Retour sur la 11ème édition des Débats de la Com’

Je m’aime moi non plus : pourquoi le selfie ?

Le 11 ème Débat de la Com’ s’est déroulé le mercredi 23 novembre 2016 à la Médiathèque de Poitiers. Nous avons choisi d’aborder le thème du Selfie, cet autoportrait que l’on prend soi-même à l’aide notre Smartphone !

Simple effet de mode ou réel outil de communication ? Que se passe-t- il dans l’esprit de ces utilisateurs pour qu’ils aient envie de se photographier de cette manière ?

Le débat était animé par Christian Marcon, professeur des universités à l’IAE de Poitiers, accompagné de trois intervenants :

– Elsa Godart, psychanalyste et philosophe, auteure du livre « Je selfie donc je suis » ;

– Christophe Nanglard, spécialiste en stratégie digitale et co-fondateur de Fish&Geek ;

– Eric Chauvet, photographe professionnel, qui a étudié le thème de la prise de vue smartphone.

 

Mais d’où vient le selfie ?

Ce terme a été abordé pour la première fois sur un forum australien en 2002. En extrapolant le mot, « self » le selfie renvoi à soi-même, et le suffixe « ie » illustre le côté sweetie d’après Elsa Godart. Il apparaît dans les dictionnaires français en 2016 indiquant sa nette popularisation.

 

Comment cela fonctionne ?

Tout d’abord, il faut posséder un téléphone. Mais pas seulement, il doit s’agir d’un Smartphone avec une caméra frontale. Le selfie a vocation d’être diffusé et partagé. Les investissements et les évolutions technologiques ont permis de développer de nouvelles fonctions faisant de nos téléphones des machines de guerre de la photo !
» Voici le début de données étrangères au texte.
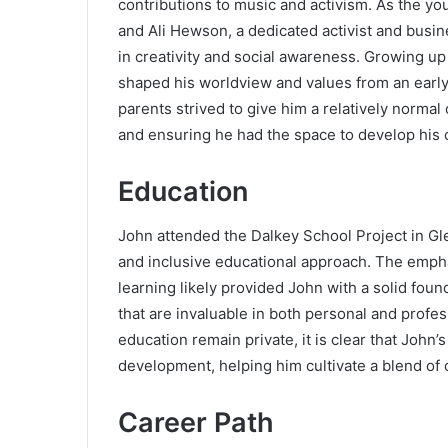
contributions to music and activism. As the yo
and Ali Hewson, a dedicated activist and bus
in creativity and social awareness. Growing up
shaped his worldview and values from an early
parents strived to give him a relatively normal
and ensuring he had the space to develop his 
Education
John attended the Dalkey School Project in Gl
and inclusive educational approach. The emph
learning likely provided John with a solid found
that are invaluable in both personal and profess
education remain private, it is clear that John’
development, helping him cultivate a blend of c
Career Path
Le selfie est devenu si populaire que même les pays les plus isolés l’utilisent comme moyen de communication et de transmission d’informations sur les réseaux sociaux. On pourrait penser que le selfie est un phénomène mondial, mais c’est bel et bien la révolution numérique qui est au cœur de cette mouvance.

La photographie laisse place dorénavant au selfie à travers lequel on cherche une reconnaissance. Il traduit la question de performer par le langage de l’image, le « speech speak », comme a pu l’appeler Elsa Godart.

 

Le selfie renvoit à une question identitaire

Il n’est pas à considéré comme narcissique, il est aussi et surtout la traduction d’une société adolescente qui se questionne sur la place qu’elle possède, sur son identité actuelle et future dans ce contexte d’évolution.

Ses utilisateurs, ou « selfie addicts », pratiquent une nouvelle forme de langage lié au numérique. C’est une tendance générationnelle creusant un fossé dans la société entre ceux adeptes des nouvelles technologies et ceux qui n’en sont pas consommateurs.

Même les élites s’approprient cet outil de communication. Ils « imitent » la masse, en justifiant et montrant leurs actions, leur façon d’être en faisant comme Monsieur-tout-le-monde. Par exemple, les hommes politiques s’emparent de cette tendance pour se rapprocher de ses électeurs et montrer leur proximité. Ils exposent leur vie pour montrer la transparence de leurs actions.

Le selfie renvoi à cette dimension d’ego, du souci de soi à travers les yeux d’autrui.

Le livre d’Elsa Godart porte le nom de « Je selfie donc je suis » faisant un clin d’œil à la citation de Descartes. Elle nous a confié que ce titre n’était pas celui qu’elle voulait utiliser de prime abord mais pensait au « Stade du selfie » renvoyant au stade du miroir, ce moment où les enfants en bas âge prennent conscience de leur existence. Dénotant un rapport social augmenté, une image éphémère ayant moins se rapport critique et jouer sur l’instant, le moment, la dimension affective.

Nous avons besoins de la reconnaissance de l’autre pour exister, « je pense à quelque chose donc je suis », car on ne pense jamais à rien, ce qui revoit au monde et au dialogue.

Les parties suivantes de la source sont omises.